Indeed, Jane reasons as if she was randomly selected from the set of all participants, as this forms the basis of her prior probabilities. What you seem to suggest is that she should not, or cannot, assign any credence or probability to specific features of her current awakening episode. However, if she is informed that the coin landed on tails, then she should and does update her credence P(H) to 1/2. She could only do this if her initial prior was 1/3. Otherwise, she'd end up in a paradox, akin to Lewis's divination of the future.

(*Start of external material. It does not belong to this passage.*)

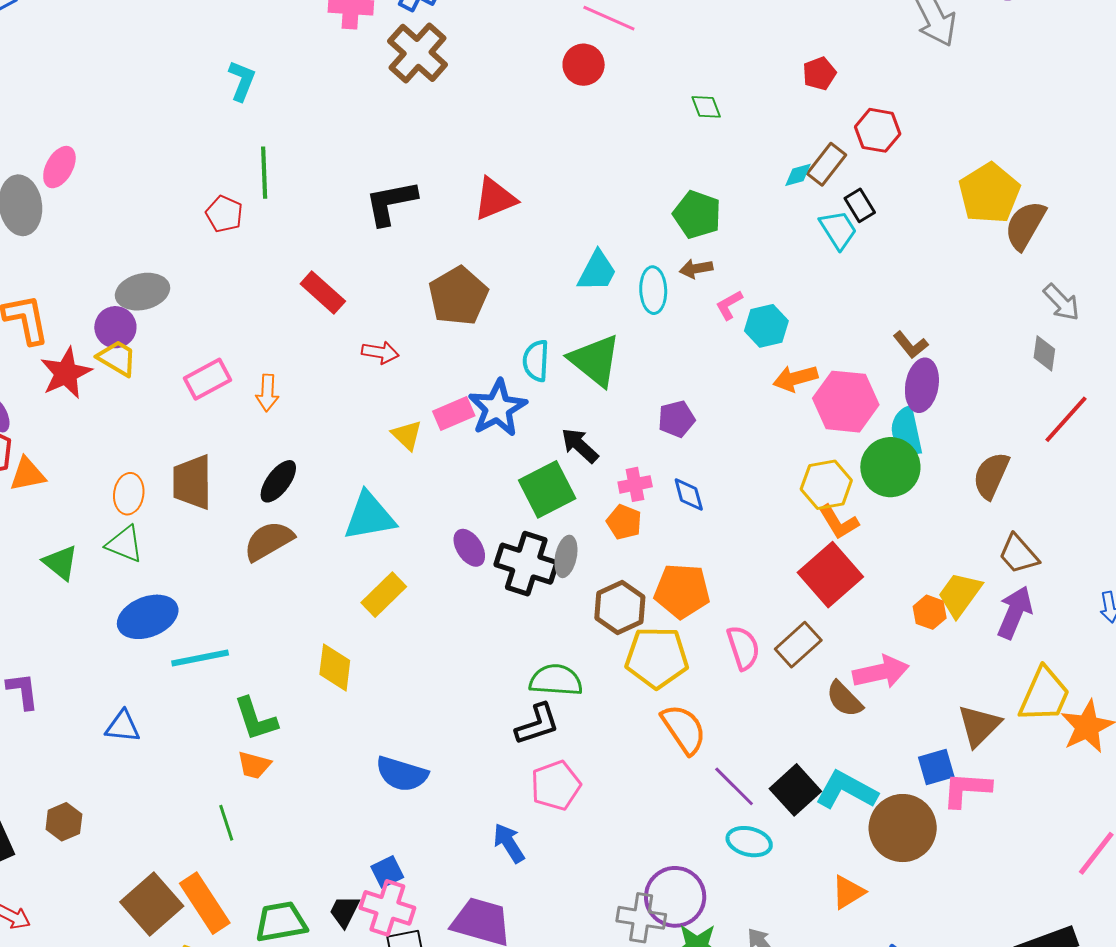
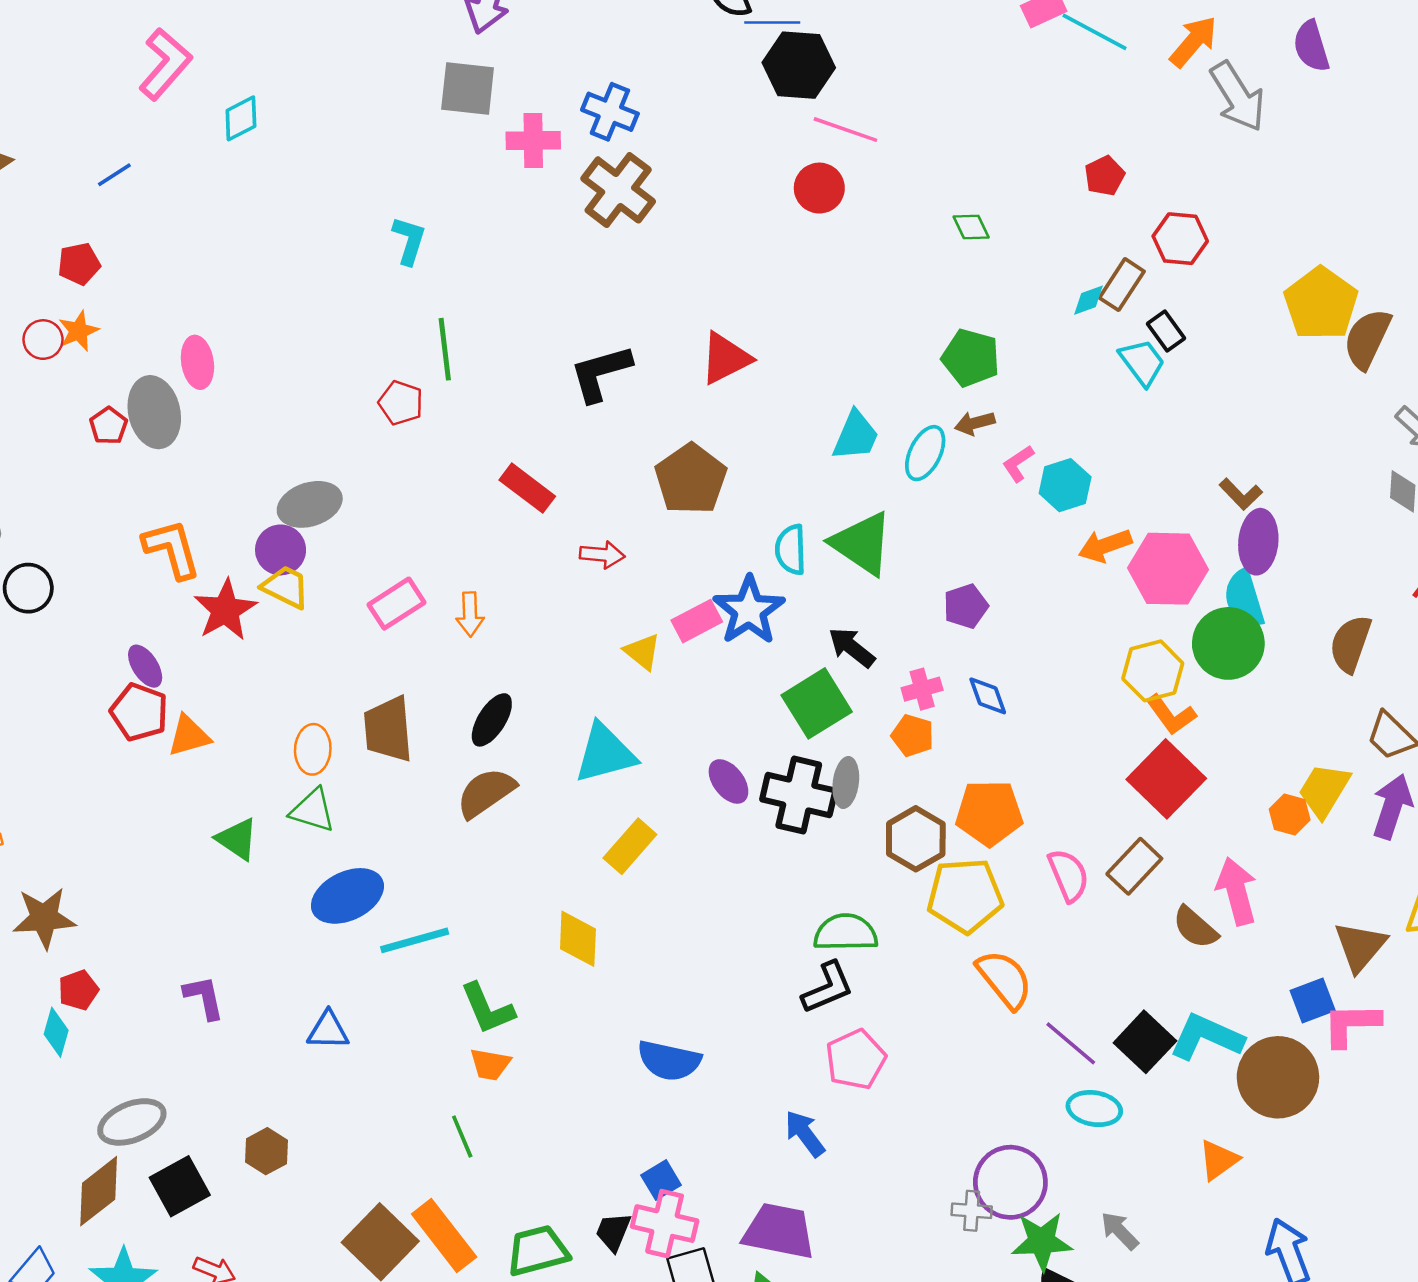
pink ellipse: (59, 167) -> (197, 362), turned -33
cyan ellipse: (653, 290) -> (925, 453), turned 33
pink arrow: (881, 672) -> (1237, 891), turned -88
gray cross: (641, 918) -> (972, 1211), size x0.7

The introduction of Sue Sitter is designed to demonstrate that Jane can update her credence based on the same information available to Sue, even though the circumstances leading them to their shared situation are different. Specifically, the selection process for Sue ensures that, despite being fully aware of the experimental setup (like Jane), she shares Jane's state of ignorance (with no need for amnesia-inducing drugs) about whether her current awakening episode is unique, the first of two, or the last of two. Yet, concerning this awakening episode, they share the same priors and the same information necessary to update their credences.

If you are uncomfortable with Jane reflecting specifically about her current awakening episode, consider this: Let Jane reflect on Sue's reasoning about the probability P(H). If she deems Sue's reasoning correct, she could adjust her own credence to match Sue's, since they both concern the exact same coin toss result. Surely, Jane cannot reasonably say: 'Yes, I see you are right to conclude that the probability of the coin having landed on heads is 1/3, based on the information we share. But my belief is that it's actually 1/2.'"

Surely, Jane cannot reasonably say: 'Yes, I see you are right to conclude that the probability of the coin having landed on heads is 1/3, based on the information we share. But my belief is that it's actually 1/2.'" — Pierre-Normand

Sue's reasoning is right for Sue but wrong for Jane (and vice versa) given that $2\over3$ of sitters will sit in on a 100 Heads interview but $1\over2^{100}$ of participants will have a 100 Heads interview.